⑴ISO27017コンサルティングの役割とメリット

ISO27017コンサルティングの役割は認証完了、更新までの道案内をすることです。

例えばスケジュールを作成したり、タスクを割り振ったり、進捗状況の確認をおこないます。

また利用するメリットは3つあります。

①タスクの明確化

コンサルタントがタスクを明確にし、役割分担をおこなうのでなにをしなければならないのか悩むことがなくなります。

②事務局負荷の軽減

ルール作成などの原案についてはコンサルから提案が受けられるので、一から自分たちでルールを作成する必要がなく、事務局の工数を削減することができます。

③審査での事例を知ることができる

経験豊富なコンサルタントであれば、それだけ審査での事例も多く持っているので、同業、同規模の審査での指摘事例から事前に対策をおこなうこともできます。

⑵ISO27017コンサルの選び方とポイント

ISO27017コンサルタントのポイントは３つあります。

①実績・経験

ISO27017は2024年10月時点で認証企業数が約600社とまだまだ少ない規格です。しかし、今どんどん認証数が伸びている規格でもあります。

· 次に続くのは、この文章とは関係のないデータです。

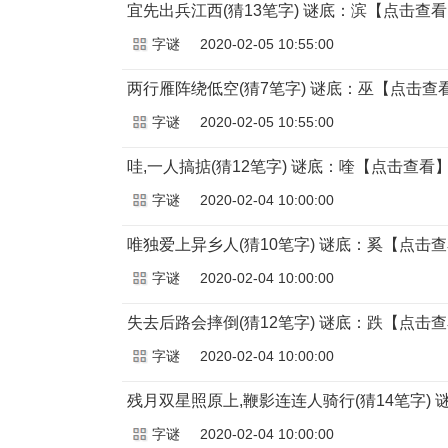
宜先出兵江西(猜13笔字) 谜底：滨【点击查
字谜
2020-02-05 10:55:00
两行雁阵绕低空(猜7笔字) 谜底：巫【点击查
字谜
2020-02-05 10:55:00
哇,一人搞掂(猜12笔字) 谜底：喹【点击查看
字谜
2020-02-04 10:00:00
唯独爱上异乡人(猜10笔字) 谜底：奚【点击
字谜
2020-02-04 10:00:00
失去后路会摔倒(猜12笔字) 谜底：跌【点击
字谜
2020-02-04 10:00:00
残月双星照原上,鞭影连连人骑行(猜14笔字)
字谜
2020-02-04 10:00:00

認証数が少ないということは経験のあるコンサルタントが少ないということなので、どれくらいの実績があるのか？同業の実績はあるのか？などは考慮したほうが良いでしょう。

②専門知識・資格

クラウドに関する専門的な知識や、ISMS審査員資格などを持っているコンサルタントが担当してくれるコンサル会社を選ぶことも重要です。

ISO27017コンサル可能と言っているコンサル会社でも、通常のISMSしか経験がない会社もあるかもしれません。専門知識・資格などを持っているコンサルタントが所属しているコンサル会社を選びましょう。

③コンサルティングスタイルです。

契約前の段階で「書類作成はします」という会社は多いです。しかし実際は「作成してくれなかった」という声を耳にすることも多くあります。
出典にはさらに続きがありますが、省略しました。